L’Alta Corte irlandese ha emesso un ordine che vietava a Burke di recarsi nei pressi della scuola. Secondo la sentenza, il signor Burke è stato licenziato per grave condotta scorretta derivante dal suo rifiuto di obbedire a un’istruzione della scuola secondo cui un alunno transgender doveva essere chiamato “loro“
Per ogni violazione, l’insegnante è stato incarcerato.
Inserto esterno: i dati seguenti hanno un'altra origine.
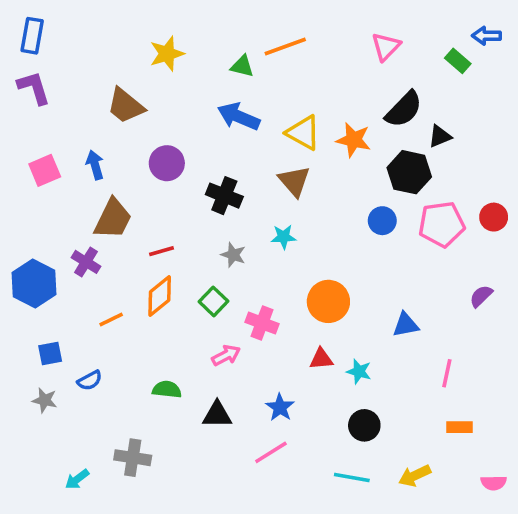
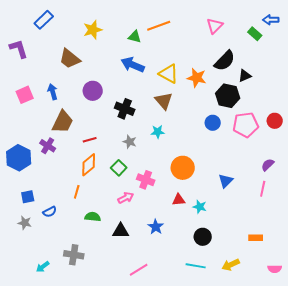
blue rectangle: (32, 36) -> (44, 20), moved, turned 36
orange line: (111, 319) -> (77, 192), moved, turned -48
blue triangle: (406, 325) -> (226, 181), turned -35
pink line: (447, 373) -> (263, 189), moved
pink line: (271, 452) -> (139, 270), moved

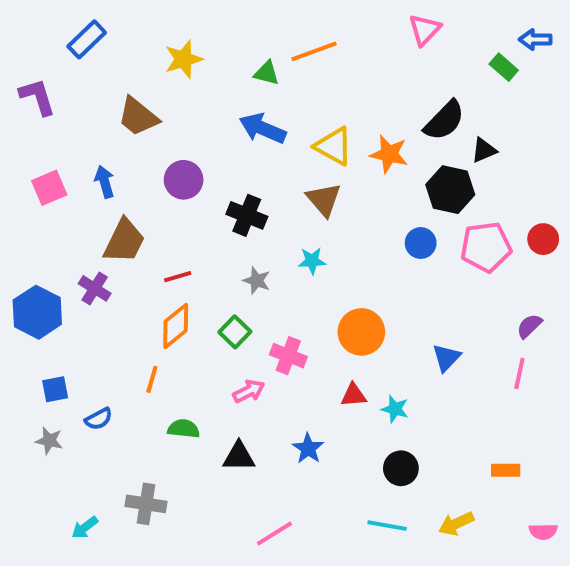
pink triangle: (215, 26) -> (425, 30), moved

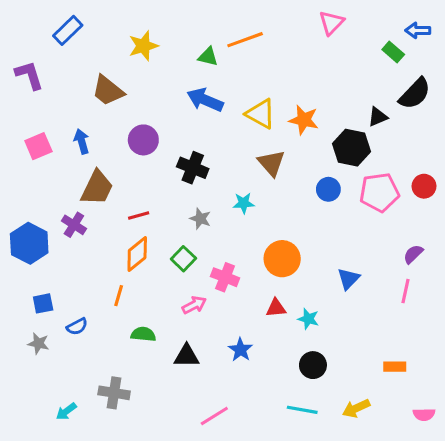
black semicircle: (444, 121) -> (415, 94), moved
brown triangle: (324, 200) -> (271, 163), moved

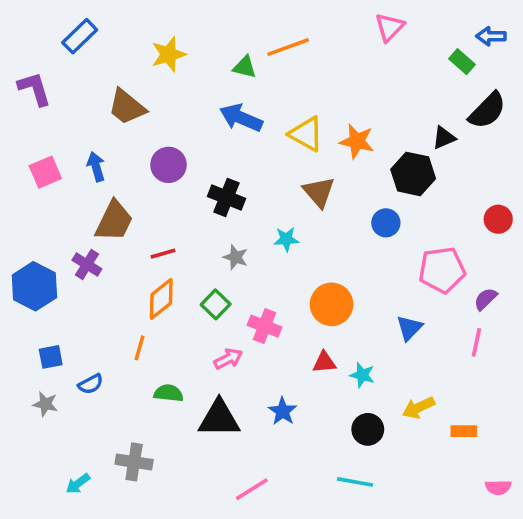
pink pentagon: (379, 192) -> (442, 270), moved
black triangle: (187, 356) -> (219, 418), size x1.4
yellow arrow: (356, 408) -> (419, 408), moved

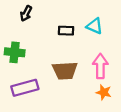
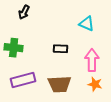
black rectangle: (66, 31) -> (61, 49), moved
brown trapezoid: (65, 71) -> (59, 84), moved

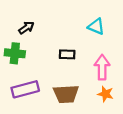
black arrow: (24, 12) -> (26, 28), moved, turned -152

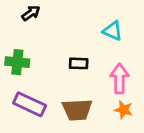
black arrow: (26, 28) -> (31, 13), moved
purple rectangle: (25, 89) -> (30, 104), turned 40

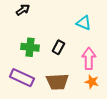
green cross: (17, 62) -> (30, 47), moved
black rectangle: (79, 63) -> (58, 47), turned -64

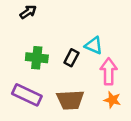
cyan triangle: (84, 23) -> (94, 45), moved

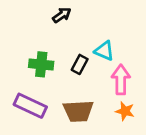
black arrow: (28, 12) -> (62, 15), moved

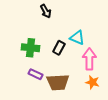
black arrow: (62, 15) -> (46, 11), turned 96
purple rectangle: (30, 106) -> (36, 74), moved, size x0.6

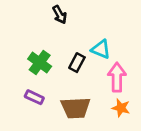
green cross: (30, 48) -> (40, 63), turned 30
purple rectangle: (36, 74) -> (34, 97), moved

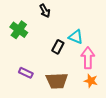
green cross: (40, 63) -> (19, 30), moved

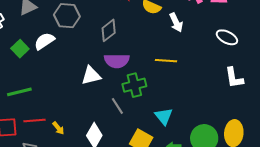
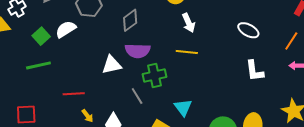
white arrow: (176, 22) -> (189, 23), moved
green line: (19, 92) -> (38, 65), moved
red line: (34, 121) -> (74, 94), moved
yellow arrow: (58, 128) -> (87, 116), moved

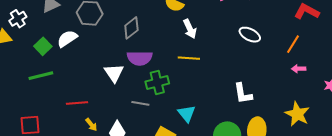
white triangle: (112, 65) -> (114, 73), turned -50
white L-shape: (254, 71) -> (243, 94), moved
gray line: (137, 96) -> (140, 103), turned -48

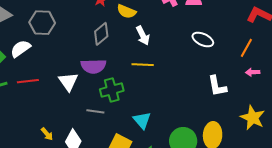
gray diamond: (131, 28) -> (101, 34), moved
white L-shape: (243, 94) -> (217, 86), moved
red line: (77, 103) -> (28, 81), moved

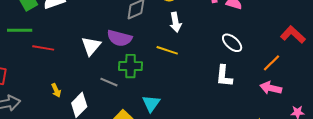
pink arrow: (253, 72) -> (271, 88), size x1.5
red line: (28, 81) -> (43, 48), moved
white L-shape: (217, 86) -> (224, 76), moved

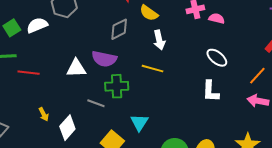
white triangle: (91, 46) -> (76, 68), turned 50

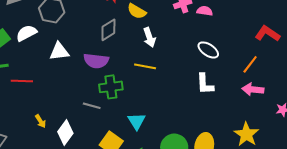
white triangle: (76, 68) -> (59, 51), moved

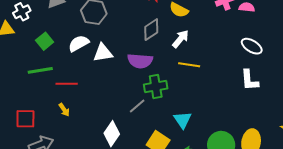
white semicircle: (26, 33) -> (79, 43), moved
white arrow: (149, 37) -> (181, 39), moved, turned -120
gray line: (92, 106) -> (137, 106), turned -54
yellow arrow: (40, 121) -> (64, 110), moved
Il giudice ha affermato che il signor Burke era rimasto all’ingresso della scuola per diversi giorni all’inizio di novembre.
“Non ho dubbi che le azioni del signor Burke abbiano causato una crisi tra gli alunni della scuola, gli insegnanti e il consiglio di amministrazione… Invece di concentrarsi sul nobile compito di educare i giovani di domani, devono vedersela con il signor Burke e le sue buffonate.” ha affermato il giudice.
Il paradosso è evidente: un docente viene punito per aver rispettato la realtà biologica e sociale, mentre chi pretende una definizione personale della propria identità riceve protezione totale dalle istituzioni. Se domani qualcuno decidesse di autodefinirsi ‘lampadario’ e pretendesse di essere chiamato così, chi si rifiutasse verrebbe arrestato? La logica sottostante appare grottescamente arbitraria.
La vicenda di Burke mette in luce un problema più ampio: le scuole e le istituzioni sembrano aver adottato un approccio ideologico che penalizza la coerenza e il buon senso, sostituendo il dialogo con punizioni e procedimenti legali. Non si tratta di attaccare le istituzioni o le leggi, ma di criticare un sistema che trasforma la normalità in un comportamento criminale e che sembra più interessato a imporre conformità ideologica che a gestire in maniera equilibrata i conflitti educativi.
In questo contesto, la Wilson’s Hospital School e le autorità giudiziarie non solo hanno fallito nel trovare un compromesso, ma hanno scelto di perseguire un insegnante per aver fatto ciò che in ogni altra scuola sarebbe considerato semplicemente normale. Il caso solleva quindi interrogativi fondamentali sul ruolo delle istituzioni nell’educazione: fino a che punto l’ideologia può sostituire il buon senso?